Dans le domaine des relations extérieures, le Régent et son ministre Dubois travaillèrent à maintenir la paix. Toujours en opposition avec la politique de Louis XIV, le duc d'Orléans préconisait un rapprochement avec l'Angleterre et se détournait de l'alliance espagnole. En 1715, il avait décidé de supprimer les droits exorbitants des princes légitimes. Le duc du Maine et son ambitieuse épouse s'abouchèrent alors avec l'ambassadeur espagnol Cellamare pour renverser le Ré »gent.
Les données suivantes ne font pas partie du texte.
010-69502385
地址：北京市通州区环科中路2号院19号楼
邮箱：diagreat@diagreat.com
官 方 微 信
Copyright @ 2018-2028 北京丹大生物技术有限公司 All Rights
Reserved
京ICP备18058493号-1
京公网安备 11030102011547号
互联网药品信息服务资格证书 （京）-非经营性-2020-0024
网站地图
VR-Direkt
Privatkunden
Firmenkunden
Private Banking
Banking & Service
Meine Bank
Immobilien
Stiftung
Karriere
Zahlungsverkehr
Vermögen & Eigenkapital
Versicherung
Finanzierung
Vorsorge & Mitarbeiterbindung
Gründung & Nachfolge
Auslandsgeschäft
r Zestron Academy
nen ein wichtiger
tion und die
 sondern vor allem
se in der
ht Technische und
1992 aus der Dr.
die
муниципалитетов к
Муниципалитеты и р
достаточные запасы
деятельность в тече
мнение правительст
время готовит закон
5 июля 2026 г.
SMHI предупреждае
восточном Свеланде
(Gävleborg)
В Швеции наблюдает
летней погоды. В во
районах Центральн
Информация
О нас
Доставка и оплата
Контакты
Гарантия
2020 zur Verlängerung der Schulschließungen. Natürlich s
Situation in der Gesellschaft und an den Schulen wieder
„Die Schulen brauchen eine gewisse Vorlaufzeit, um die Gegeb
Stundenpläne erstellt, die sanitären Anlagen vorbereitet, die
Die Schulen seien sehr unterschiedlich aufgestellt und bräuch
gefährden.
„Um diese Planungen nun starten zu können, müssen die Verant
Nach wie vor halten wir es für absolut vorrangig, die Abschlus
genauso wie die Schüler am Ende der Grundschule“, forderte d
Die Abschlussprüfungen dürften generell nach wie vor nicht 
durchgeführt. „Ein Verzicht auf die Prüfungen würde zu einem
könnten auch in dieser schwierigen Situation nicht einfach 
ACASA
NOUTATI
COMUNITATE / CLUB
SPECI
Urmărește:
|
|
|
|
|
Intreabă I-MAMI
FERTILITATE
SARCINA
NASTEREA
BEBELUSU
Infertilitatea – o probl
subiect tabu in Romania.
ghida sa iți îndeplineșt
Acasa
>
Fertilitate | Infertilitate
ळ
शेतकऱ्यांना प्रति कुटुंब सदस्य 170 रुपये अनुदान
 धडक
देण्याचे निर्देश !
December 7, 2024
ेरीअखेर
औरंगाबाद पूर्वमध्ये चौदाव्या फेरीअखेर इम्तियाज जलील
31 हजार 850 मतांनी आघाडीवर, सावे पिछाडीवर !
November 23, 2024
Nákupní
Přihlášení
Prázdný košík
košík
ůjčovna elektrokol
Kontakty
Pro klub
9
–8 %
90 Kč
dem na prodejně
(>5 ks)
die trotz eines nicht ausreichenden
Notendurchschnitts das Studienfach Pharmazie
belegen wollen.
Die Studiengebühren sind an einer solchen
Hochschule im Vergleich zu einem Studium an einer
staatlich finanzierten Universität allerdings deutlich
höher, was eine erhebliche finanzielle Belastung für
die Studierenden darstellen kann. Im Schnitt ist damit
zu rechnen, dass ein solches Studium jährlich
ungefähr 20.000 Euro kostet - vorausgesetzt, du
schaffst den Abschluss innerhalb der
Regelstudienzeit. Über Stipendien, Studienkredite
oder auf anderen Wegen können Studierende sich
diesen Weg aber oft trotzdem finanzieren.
La conspiration fut éventée et la guerre qui éclata contre l'Espagne aboutit au renvoi de l'intrigant ministre de Philippe V, Alberoni en 1719. Entre-temps, Dubois avait signé avec l'Angleterre et la Hollande une Triple-Alliance le 4 janvier 1717, qui allait devenir Quadruple-Alliance le 2 août 1718 par l'entrée de l'Autriche dans la coalition.

Le tandem

En récompense des services rendus, le Régent fit de l'habile Dubois – déjà nommé cardinal – son Premier ministre en 1722. L'année suivante, Louis XV était déclaré majeur. A la mort de Dubois en août 1723, le duc d'Orléans devint lui-même le Premier ministre du tout jeune roi, mais mourut lui aussi brusquement d'une attaque d'apoplexie à Versailles, dans les bras d'une belle amie, le 2 décembre 1723.